A court has banned the BBC from broadcasting a film about last summer’s riots. The film, about the experiences of rioters during the disturbances, was due to be broadcast on BBC2.
The two part series is a dramatisation based on the testimony of interviews conducted for the Guardian and London School of Economics research into the disorder. It features actors who play anonymous rioters speaking about their experiences of the riots last August.
In a blog posted before the film was pulled, a BBC producer on the project said that using the important and illuminating interviews in the drama would provide insight into why and how the riots had happened .
The BBC did not give details about the nature of the court order.
Update: Murder trial judge banned documentary over possible issues of sub judice
20th July 2012. See article from guardian.co.uk
A judge prevented the BBC from broadcasting two documentaries about last summer’s riots without having watched the films — and later prevented the media from reporting his injunction.

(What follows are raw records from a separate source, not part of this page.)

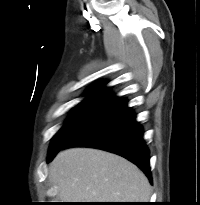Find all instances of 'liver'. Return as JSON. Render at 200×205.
Listing matches in <instances>:
<instances>
[{
	"instance_id": "obj_1",
	"label": "liver",
	"mask_w": 200,
	"mask_h": 205,
	"mask_svg": "<svg viewBox=\"0 0 200 205\" xmlns=\"http://www.w3.org/2000/svg\"><path fill=\"white\" fill-rule=\"evenodd\" d=\"M49 178L63 202H148L151 187L126 159L102 150L70 148L57 154Z\"/></svg>"
}]
</instances>
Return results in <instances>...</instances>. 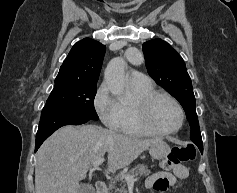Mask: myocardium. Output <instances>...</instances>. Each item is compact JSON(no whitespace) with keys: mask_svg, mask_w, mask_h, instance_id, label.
I'll return each mask as SVG.
<instances>
[{"mask_svg":"<svg viewBox=\"0 0 237 193\" xmlns=\"http://www.w3.org/2000/svg\"><path fill=\"white\" fill-rule=\"evenodd\" d=\"M159 98H167L170 101L174 103V105L177 107L179 114H180V122L179 125L172 130L168 131H162L154 128L153 126L150 125L148 122V116L151 110V107L155 103L156 100ZM134 119L136 125L145 133L153 136H168L175 134L179 132L185 122V112L182 107V105L179 103V101L173 97L172 95L166 93V92H153L150 95L139 99L135 102L134 104Z\"/></svg>","mask_w":237,"mask_h":193,"instance_id":"obj_1","label":"myocardium"}]
</instances>
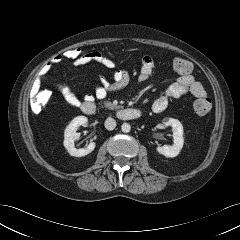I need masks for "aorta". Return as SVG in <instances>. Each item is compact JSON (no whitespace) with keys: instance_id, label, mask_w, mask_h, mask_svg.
<instances>
[{"instance_id":"obj_1","label":"aorta","mask_w":240,"mask_h":240,"mask_svg":"<svg viewBox=\"0 0 240 240\" xmlns=\"http://www.w3.org/2000/svg\"><path fill=\"white\" fill-rule=\"evenodd\" d=\"M121 130H122V132H124V133L130 132V130H131L130 124H128V123H123L122 126H121Z\"/></svg>"}]
</instances>
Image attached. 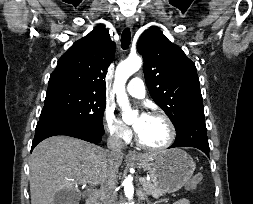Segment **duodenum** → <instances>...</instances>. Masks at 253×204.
<instances>
[{
	"label": "duodenum",
	"instance_id": "1",
	"mask_svg": "<svg viewBox=\"0 0 253 204\" xmlns=\"http://www.w3.org/2000/svg\"><path fill=\"white\" fill-rule=\"evenodd\" d=\"M100 196V192L97 190H92L87 199H86V203L85 204H98V199Z\"/></svg>",
	"mask_w": 253,
	"mask_h": 204
}]
</instances>
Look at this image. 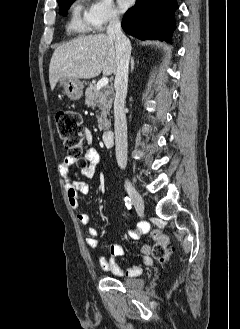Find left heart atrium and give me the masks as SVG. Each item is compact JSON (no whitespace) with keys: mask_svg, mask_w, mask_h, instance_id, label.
Here are the masks:
<instances>
[{"mask_svg":"<svg viewBox=\"0 0 240 329\" xmlns=\"http://www.w3.org/2000/svg\"><path fill=\"white\" fill-rule=\"evenodd\" d=\"M120 11H125L131 4V0H117Z\"/></svg>","mask_w":240,"mask_h":329,"instance_id":"left-heart-atrium-1","label":"left heart atrium"}]
</instances>
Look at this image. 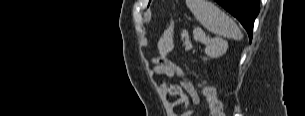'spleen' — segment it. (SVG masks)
<instances>
[{
	"instance_id": "spleen-1",
	"label": "spleen",
	"mask_w": 305,
	"mask_h": 116,
	"mask_svg": "<svg viewBox=\"0 0 305 116\" xmlns=\"http://www.w3.org/2000/svg\"><path fill=\"white\" fill-rule=\"evenodd\" d=\"M186 4L201 25L218 36L211 40V49L218 44H225L221 37L242 39L243 35L237 24L213 3L207 0H187Z\"/></svg>"
}]
</instances>
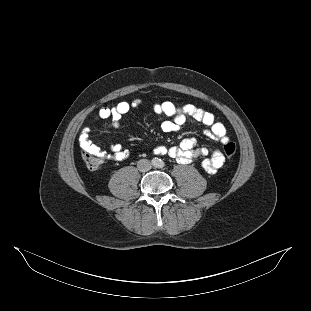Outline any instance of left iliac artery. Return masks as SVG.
<instances>
[{"label": "left iliac artery", "instance_id": "obj_1", "mask_svg": "<svg viewBox=\"0 0 311 311\" xmlns=\"http://www.w3.org/2000/svg\"><path fill=\"white\" fill-rule=\"evenodd\" d=\"M164 166V162H160V167H163Z\"/></svg>", "mask_w": 311, "mask_h": 311}]
</instances>
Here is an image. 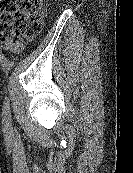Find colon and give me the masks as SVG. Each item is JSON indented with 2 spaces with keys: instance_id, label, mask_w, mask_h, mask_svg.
Here are the masks:
<instances>
[{
  "instance_id": "obj_1",
  "label": "colon",
  "mask_w": 133,
  "mask_h": 173,
  "mask_svg": "<svg viewBox=\"0 0 133 173\" xmlns=\"http://www.w3.org/2000/svg\"><path fill=\"white\" fill-rule=\"evenodd\" d=\"M43 0H0V31L5 49L20 51L42 29Z\"/></svg>"
}]
</instances>
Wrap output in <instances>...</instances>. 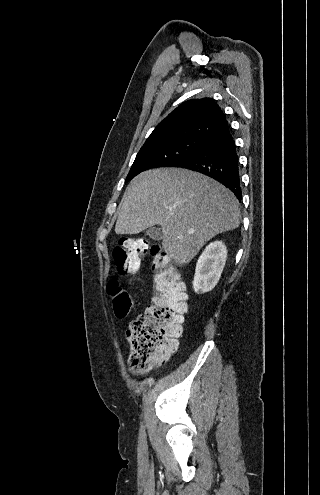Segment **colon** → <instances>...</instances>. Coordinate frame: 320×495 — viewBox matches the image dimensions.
Here are the masks:
<instances>
[{
    "label": "colon",
    "instance_id": "obj_1",
    "mask_svg": "<svg viewBox=\"0 0 320 495\" xmlns=\"http://www.w3.org/2000/svg\"><path fill=\"white\" fill-rule=\"evenodd\" d=\"M154 255L153 284L155 294L144 314L134 318L126 338L130 344L129 368L134 373H145L161 364L177 348L187 311L186 293L178 273L157 246L143 238H122L114 248L119 274L138 272L143 257ZM115 314L126 317L132 307V298L116 280L108 284Z\"/></svg>",
    "mask_w": 320,
    "mask_h": 495
}]
</instances>
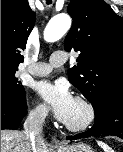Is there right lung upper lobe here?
Wrapping results in <instances>:
<instances>
[{
  "instance_id": "1",
  "label": "right lung upper lobe",
  "mask_w": 123,
  "mask_h": 152,
  "mask_svg": "<svg viewBox=\"0 0 123 152\" xmlns=\"http://www.w3.org/2000/svg\"><path fill=\"white\" fill-rule=\"evenodd\" d=\"M34 24L35 13L27 0H1V67L18 69Z\"/></svg>"
}]
</instances>
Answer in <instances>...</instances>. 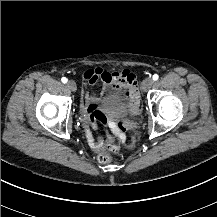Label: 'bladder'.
<instances>
[{"label":"bladder","mask_w":217,"mask_h":217,"mask_svg":"<svg viewBox=\"0 0 217 217\" xmlns=\"http://www.w3.org/2000/svg\"><path fill=\"white\" fill-rule=\"evenodd\" d=\"M132 108V105L127 102H121L117 99L112 101H106L104 103L103 109L107 111L109 116H117L122 115L128 111H130Z\"/></svg>","instance_id":"obj_1"}]
</instances>
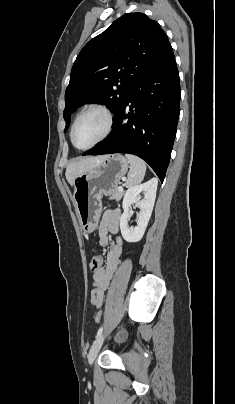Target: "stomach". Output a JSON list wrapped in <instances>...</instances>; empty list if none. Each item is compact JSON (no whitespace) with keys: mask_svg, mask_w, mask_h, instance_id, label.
<instances>
[{"mask_svg":"<svg viewBox=\"0 0 235 404\" xmlns=\"http://www.w3.org/2000/svg\"><path fill=\"white\" fill-rule=\"evenodd\" d=\"M128 161L121 154L107 155L91 170L76 177L73 182V200L84 233H92L101 215V198L116 189L128 170Z\"/></svg>","mask_w":235,"mask_h":404,"instance_id":"0dacf381","label":"stomach"}]
</instances>
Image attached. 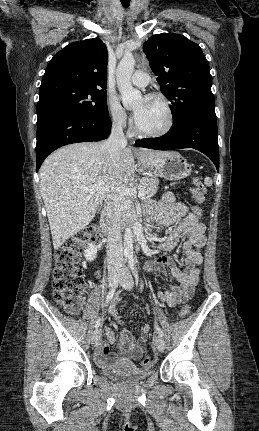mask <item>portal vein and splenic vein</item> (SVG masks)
Wrapping results in <instances>:
<instances>
[{"label":"portal vein and splenic vein","mask_w":259,"mask_h":431,"mask_svg":"<svg viewBox=\"0 0 259 431\" xmlns=\"http://www.w3.org/2000/svg\"><path fill=\"white\" fill-rule=\"evenodd\" d=\"M99 190H103V187L99 184L91 185V186H88V187L83 189L84 192H88V193H95ZM111 191L117 192L123 196H129V197H134V198H136V197L145 198V196H146L145 192L142 190L137 191L135 188H129V187H125V186H119L116 188H112Z\"/></svg>","instance_id":"18ae733b"}]
</instances>
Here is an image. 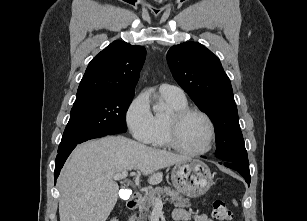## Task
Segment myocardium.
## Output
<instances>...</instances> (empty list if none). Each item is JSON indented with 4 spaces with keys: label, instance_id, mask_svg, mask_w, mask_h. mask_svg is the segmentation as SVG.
I'll use <instances>...</instances> for the list:
<instances>
[{
    "label": "myocardium",
    "instance_id": "f54148a6",
    "mask_svg": "<svg viewBox=\"0 0 307 221\" xmlns=\"http://www.w3.org/2000/svg\"><path fill=\"white\" fill-rule=\"evenodd\" d=\"M191 114H197L203 117L209 127L208 144L203 150H200V151L187 150L183 148L178 142V134H179L180 126L182 122L184 121V119ZM167 141H168V145L173 150L183 155H187L191 157H199V156L206 155L213 149L215 141H216V127H215L214 121L206 112L198 108L185 107L182 109L175 110L168 117Z\"/></svg>",
    "mask_w": 307,
    "mask_h": 221
}]
</instances>
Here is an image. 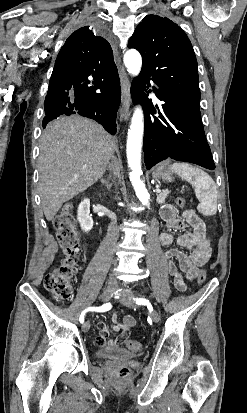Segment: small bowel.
I'll return each instance as SVG.
<instances>
[{
  "label": "small bowel",
  "mask_w": 247,
  "mask_h": 413,
  "mask_svg": "<svg viewBox=\"0 0 247 413\" xmlns=\"http://www.w3.org/2000/svg\"><path fill=\"white\" fill-rule=\"evenodd\" d=\"M161 216L168 229L192 228L191 232H185L177 237L169 232L160 235V242L163 246L176 242L189 252V254H184L177 249H171L165 253L167 271L174 278V287L178 291H185L187 280L197 277L198 271L206 261L204 254L210 249V242L206 237V226L200 216L192 209L185 210L181 217L177 218L174 208L165 206L161 211ZM111 322L113 331L120 332V334H117L116 337L111 336L109 343L106 340H98L96 342L98 349H106L107 346L110 349H119L121 343L123 347H126V338L131 336L130 329L136 324V319L132 315H125L121 322L118 315L114 313L111 316ZM95 329L100 338L109 336L106 322H97Z\"/></svg>",
  "instance_id": "1"
}]
</instances>
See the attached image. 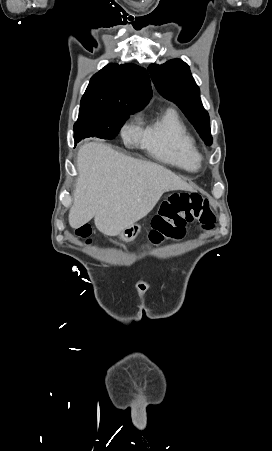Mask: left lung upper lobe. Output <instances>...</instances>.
Listing matches in <instances>:
<instances>
[{
  "instance_id": "obj_1",
  "label": "left lung upper lobe",
  "mask_w": 272,
  "mask_h": 451,
  "mask_svg": "<svg viewBox=\"0 0 272 451\" xmlns=\"http://www.w3.org/2000/svg\"><path fill=\"white\" fill-rule=\"evenodd\" d=\"M149 72L158 92L182 110L206 144H212L210 120L200 100V90L189 66L180 59L162 65L151 64Z\"/></svg>"
}]
</instances>
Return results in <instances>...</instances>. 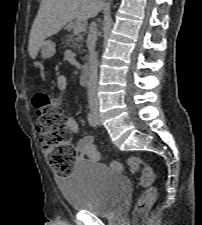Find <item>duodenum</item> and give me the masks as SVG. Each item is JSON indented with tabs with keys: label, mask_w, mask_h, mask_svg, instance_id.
<instances>
[{
	"label": "duodenum",
	"mask_w": 202,
	"mask_h": 225,
	"mask_svg": "<svg viewBox=\"0 0 202 225\" xmlns=\"http://www.w3.org/2000/svg\"><path fill=\"white\" fill-rule=\"evenodd\" d=\"M81 80L84 84H88L90 81V69L87 64L83 65L81 69Z\"/></svg>",
	"instance_id": "duodenum-1"
}]
</instances>
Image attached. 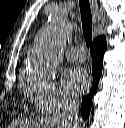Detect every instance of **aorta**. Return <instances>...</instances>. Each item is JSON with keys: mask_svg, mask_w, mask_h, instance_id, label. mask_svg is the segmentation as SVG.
Wrapping results in <instances>:
<instances>
[{"mask_svg": "<svg viewBox=\"0 0 125 128\" xmlns=\"http://www.w3.org/2000/svg\"><path fill=\"white\" fill-rule=\"evenodd\" d=\"M70 34L71 25L62 17L52 18L38 32L28 58L38 75L51 77L55 74L59 56Z\"/></svg>", "mask_w": 125, "mask_h": 128, "instance_id": "762f6f07", "label": "aorta"}]
</instances>
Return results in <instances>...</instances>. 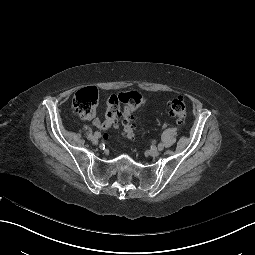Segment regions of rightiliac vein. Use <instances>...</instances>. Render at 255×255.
<instances>
[{"mask_svg": "<svg viewBox=\"0 0 255 255\" xmlns=\"http://www.w3.org/2000/svg\"><path fill=\"white\" fill-rule=\"evenodd\" d=\"M98 142H99V141H98V137L93 136V137H92V143L95 144V145H97Z\"/></svg>", "mask_w": 255, "mask_h": 255, "instance_id": "obj_1", "label": "right iliac vein"}]
</instances>
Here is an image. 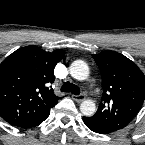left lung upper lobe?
Wrapping results in <instances>:
<instances>
[{
	"mask_svg": "<svg viewBox=\"0 0 145 145\" xmlns=\"http://www.w3.org/2000/svg\"><path fill=\"white\" fill-rule=\"evenodd\" d=\"M101 71L103 95L97 112L88 117L111 132L126 127L138 114L145 99V76L124 55L103 51L92 55Z\"/></svg>",
	"mask_w": 145,
	"mask_h": 145,
	"instance_id": "1",
	"label": "left lung upper lobe"
}]
</instances>
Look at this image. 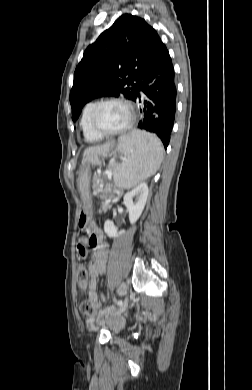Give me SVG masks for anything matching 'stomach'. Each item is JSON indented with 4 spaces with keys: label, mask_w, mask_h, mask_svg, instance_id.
Listing matches in <instances>:
<instances>
[{
    "label": "stomach",
    "mask_w": 252,
    "mask_h": 390,
    "mask_svg": "<svg viewBox=\"0 0 252 390\" xmlns=\"http://www.w3.org/2000/svg\"><path fill=\"white\" fill-rule=\"evenodd\" d=\"M112 145L107 146V150L98 149V150H88L84 154L83 166L79 178V188L81 192V198L83 202V207L79 214V223L88 224L92 218V202L90 197V168L93 166H98L101 164V158L108 156L109 151L111 150Z\"/></svg>",
    "instance_id": "0dacf381"
}]
</instances>
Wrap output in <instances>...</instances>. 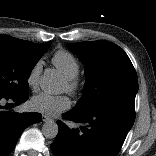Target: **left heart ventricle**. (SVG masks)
I'll return each instance as SVG.
<instances>
[{"label": "left heart ventricle", "instance_id": "b2bd125f", "mask_svg": "<svg viewBox=\"0 0 156 156\" xmlns=\"http://www.w3.org/2000/svg\"><path fill=\"white\" fill-rule=\"evenodd\" d=\"M62 90H63V91L66 90V83H65V81H63V84H62Z\"/></svg>", "mask_w": 156, "mask_h": 156}]
</instances>
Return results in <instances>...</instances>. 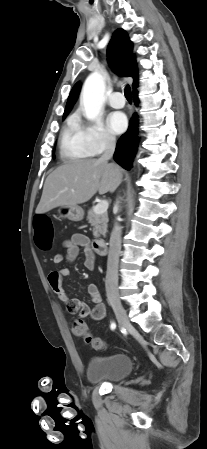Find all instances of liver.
Listing matches in <instances>:
<instances>
[{
	"label": "liver",
	"instance_id": "6515ba94",
	"mask_svg": "<svg viewBox=\"0 0 207 449\" xmlns=\"http://www.w3.org/2000/svg\"><path fill=\"white\" fill-rule=\"evenodd\" d=\"M121 169L100 159L75 160L57 167L46 179L37 214L63 205L87 202L99 191L114 192L121 183Z\"/></svg>",
	"mask_w": 207,
	"mask_h": 449
}]
</instances>
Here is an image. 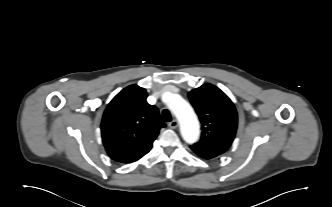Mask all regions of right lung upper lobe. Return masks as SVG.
Masks as SVG:
<instances>
[{
	"instance_id": "1",
	"label": "right lung upper lobe",
	"mask_w": 332,
	"mask_h": 207,
	"mask_svg": "<svg viewBox=\"0 0 332 207\" xmlns=\"http://www.w3.org/2000/svg\"><path fill=\"white\" fill-rule=\"evenodd\" d=\"M147 92L130 85L108 104L102 118L101 133L109 156L121 163H131L147 154L159 130L166 124L158 109L146 101Z\"/></svg>"
}]
</instances>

Mr Justice Flaux, who was presiding over the murder trial of eight men who were acquitted at Birmingham crown court on Thursday, made the injunction on the grounds that the film raised issues which echoed arguments put before his jury.
He used an unusual power under section 45 of the Senior Courts Act 1981, which in some circumstances grants crown court judges the same powers as those used by the high court, to prevent the film from being broadcast.
The BBC and Guardian had sought to challenge the ruling, on the grounds that the films made no reference to the case being considered by the jury and did not even mention rioting in Birmingham.
However, the judge rejected the appeal, saying the films touched on issues related to his case, and if he were to allow the films to be broadcast, jurors could potentially have social contact with others who watched the programmes.
The end of the trial rendered the orders redundant.